Wiis are turning up in retirement homes and physical rehabilitation centers on the premise that the system can run games with customized movements to help their clients. Schools are trying Wiis, too, as an extension of physical fitness courses.
But not everyone’s sold on Wii as an exercise tool. Nick Seaton, chairman for the Campaign for Real Education in Great Britain, thinks Wii-oriented exercise programs are mere gimmicks, and the console “panders to the views of the physically idle.”
“Pupils would be far better doing serious competitive sports and games than this sort of thing,” he said, as reported by News.com.au., an affiliate of Rupert Murdoch’s News Corp.

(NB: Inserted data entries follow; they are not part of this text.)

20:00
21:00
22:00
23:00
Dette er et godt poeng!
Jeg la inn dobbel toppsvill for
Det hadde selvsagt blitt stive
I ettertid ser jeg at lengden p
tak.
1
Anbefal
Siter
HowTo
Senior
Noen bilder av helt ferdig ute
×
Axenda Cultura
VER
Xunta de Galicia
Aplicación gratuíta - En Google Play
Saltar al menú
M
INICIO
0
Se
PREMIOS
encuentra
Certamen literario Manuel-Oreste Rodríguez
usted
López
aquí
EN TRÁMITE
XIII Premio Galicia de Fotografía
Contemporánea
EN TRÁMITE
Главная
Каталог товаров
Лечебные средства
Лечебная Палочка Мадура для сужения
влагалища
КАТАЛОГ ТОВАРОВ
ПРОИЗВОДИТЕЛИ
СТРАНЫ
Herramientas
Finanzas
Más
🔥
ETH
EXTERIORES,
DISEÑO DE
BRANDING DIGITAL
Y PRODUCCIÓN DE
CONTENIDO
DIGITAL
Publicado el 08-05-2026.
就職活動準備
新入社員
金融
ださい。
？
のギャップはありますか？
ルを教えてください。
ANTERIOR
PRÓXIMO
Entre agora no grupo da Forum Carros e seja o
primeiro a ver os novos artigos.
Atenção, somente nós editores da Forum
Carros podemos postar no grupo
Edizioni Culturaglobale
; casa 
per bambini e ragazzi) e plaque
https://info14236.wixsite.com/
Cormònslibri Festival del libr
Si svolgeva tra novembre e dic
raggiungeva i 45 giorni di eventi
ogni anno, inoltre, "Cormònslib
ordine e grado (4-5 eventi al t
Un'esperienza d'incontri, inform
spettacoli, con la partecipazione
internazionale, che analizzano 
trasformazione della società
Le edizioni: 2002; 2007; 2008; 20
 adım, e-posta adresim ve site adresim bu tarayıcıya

In other words, “virtual” PE is virtually useless.
Not true, says Britain’s Department of Health. It believes the games-as-exercise programs devised by individual schools at least motivates students to try other exercise. Thus, swinging a tennis racket in “Wii Sports” might encourage sedentary children to experiment with the real thing.
“We welcome the positive impact that innovations like these can have as a first step toward getting people to participate in a broader range of physical activities and to enjoy the many benefits of a physically active lifestyle,” the agency said.

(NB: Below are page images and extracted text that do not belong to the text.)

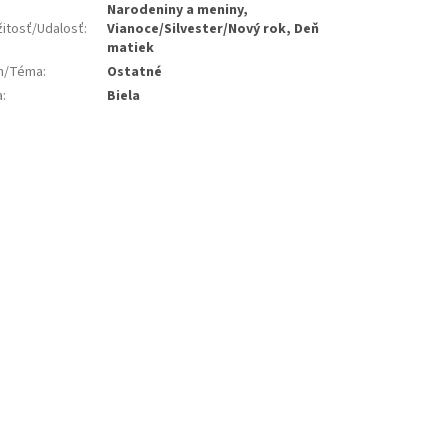
Narodeniny a meniny,
žitosť/Udalosť
:
Vianoce/Silvester/Nový rok, Deň
matiek
jn/Téma
:
Ostatné
a
:
Biela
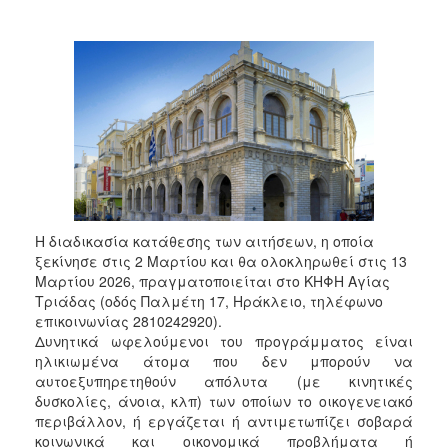
Η διαδικασία κατάθεσης των αιτήσεων, η οποία
ξεκίνησε στις 2 Μαρτίου και θα ολοκληρωθεί στις 13
Μαρτίου 2026, πραγματοποιείται στο ΚΗΦΗ Αγίας
Τριάδας (οδός Παλμέτη 17, Ηράκλειο, τηλέφωνο
επικοινωνίας 2810242920).
Δυνητικά ωφελούμενοι του προγράμματος είναι
ηλικιωμένα άτομα που δεν μπορούν να
αυτοεξυπηρετηθούν απόλυτα (με κινητικές
δυσκολίες, άνοια, κλπ) των οποίων το οικογενειακό
περιβάλλον, ή εργάζεται ή αντιμετωπίζει σοβαρά
κοινωνικά και οικονομικά προβλήματα ή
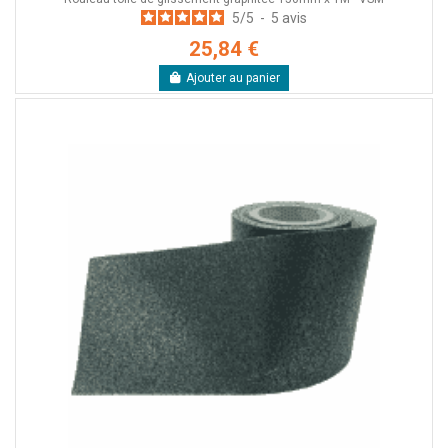
5
/
5
-
5
avis
25,84 €
Ajouter au panier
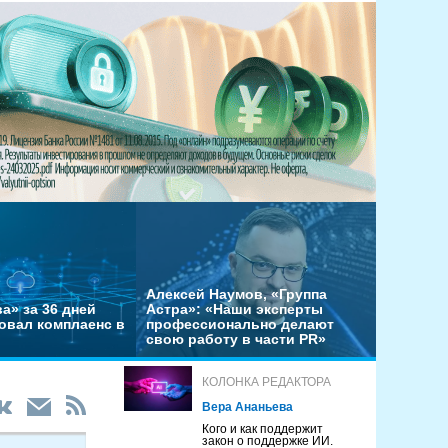
Алексей Наумов, «Группа
а» за 36 дней
Астра»: «Наши эксперты
овал комплаенс в
профессионально делают
свою работу в части PR»
КОЛОНКА РЕДАКТОРА
Вера Ананьева
Кого и как поддержит
закон о поддержке ИИ.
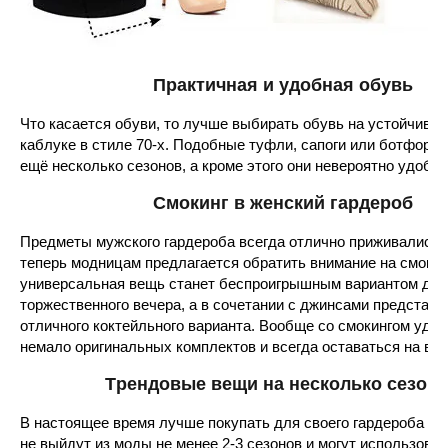
Практичная и удобная обувь
Что касается обуви, то лучше выбирать обувь на устойчиво
каблуке в стиле 70-х. Подобные туфли, сапоги или ботфорты
ещё несколько сезонов, а кроме этого они невероятно удобн
Смокинг в женский гардероб
Предметы мужского гардероба всегда отлично приживались 
теперь модницам предлагается обратить внимание на смокин
универсальная вещь станет беспроигрышным вариантом для
торжественного вечера, а в сочетании с джинсами предстане
отличного коктейльного варианта. Вообще со смокингом удаё
немало оригинальных комплектов и всегда оставаться на выс
Трендовые вещи на несколько сезон
В настоящее время лучше покупать для своего гардероба ве
не выйдут из моды не менее 2-3 сезонов и могут использоват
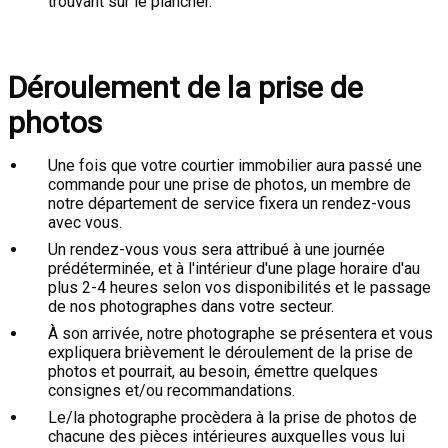
trouvant sur le plancher.
Déroulement de la prise de
photos
Une fois que votre courtier immobilier aura passé une
commande pour une prise de photos, un membre de
notre département de service fixera un rendez-vous
avec vous.
Un rendez-vous vous sera attribué à une journée
prédéterminée, et à l'intérieur d'une plage horaire d'au
plus 2-4 heures selon vos disponibilités et le passage
de nos photographes dans votre secteur.
À son arrivée, notre photographe se présentera et vous
expliquera brièvement le déroulement de la prise de
photos et pourrait, au besoin, émettre quelques
consignes et/ou recommandations.
Le/la photographe procèdera à la prise de photos de
chacune des pièces intérieures auxquelles vous lui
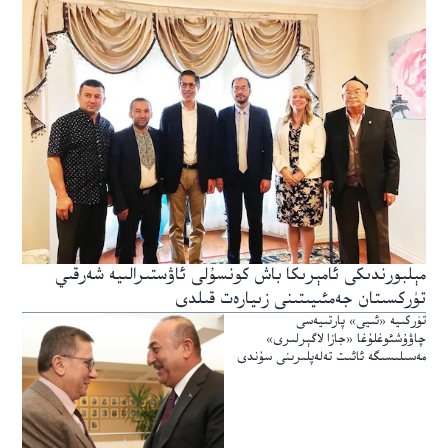
مېلبورندىكى ئامېرىكا باش كونسۇلى ئاۋستىرالىيە شەرقىي
تۈركسىتان جەمئىيىتىنى زىيارەت قىلدى
تۈركىيە «ئىيى» پارتىيەسى
چاۋۇشئوغلۇغا «جازا لاگېرلىرى»
مەسىلىسىگە ئائىت تەلەپلىرىنى سۇندى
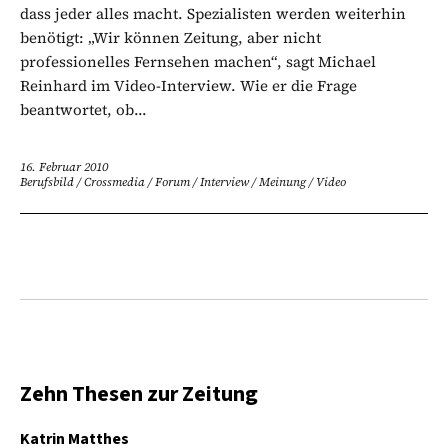
dass jeder alles macht. Spezialisten werden weiterhin
benötigt: „Wir können Zeitung, aber nicht
professionelles Fernsehen machen“, sagt Michael
Reinhard im Video-Interview. Wie er die Frage
beantwortet, ob...
16. Februar 2010
Berufsbild
/
Crossmedia
/
Forum
/
Interview
/
Meinung
/
Video
Zehn Thesen zur Zeitung
Katrin Matthes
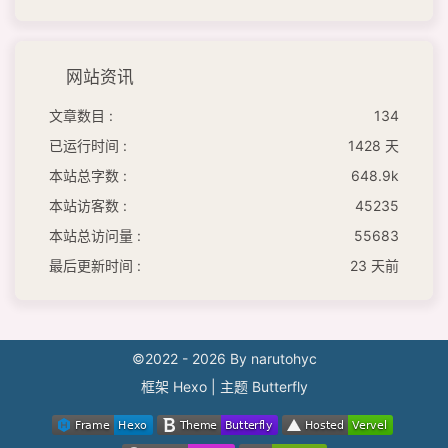
网站资讯
文章数目 :
134
已运行时间 :
1428 天
本站总字数 :
648.9k
本站访客数 :
45235
本站总访问量 :
55683
最后更新时间 :
23 天前
©2022 - 2026 By narutohyc
框架
Hexo
|
主题
Butterfly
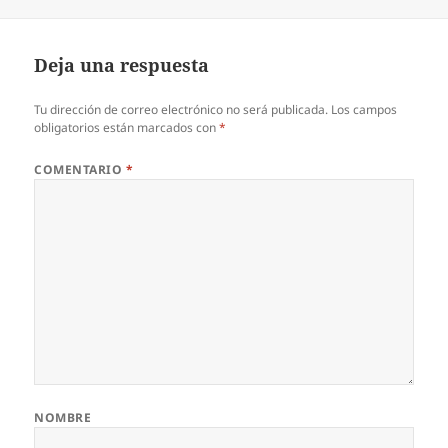
el
completo
Deja una respuesta
Tu dirección de correo electrónico no será publicada.
Los campos
obligatorios están marcados con
*
COMENTARIO
*
NOMBRE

It’s a sound opinion that Game Guy supports. Although he does not recommend substituting real tennis for virtual tennis as exercise, personal experience has shown that an hour playing the game on “Wii Sports” definitely provokes perspiration even among fit folks. (Amounts will vary, of course.)
And if Wiis encourage even a modicum of regular activity among sedentary souls, that’s more than many school fitness programs apparently have done in recent years.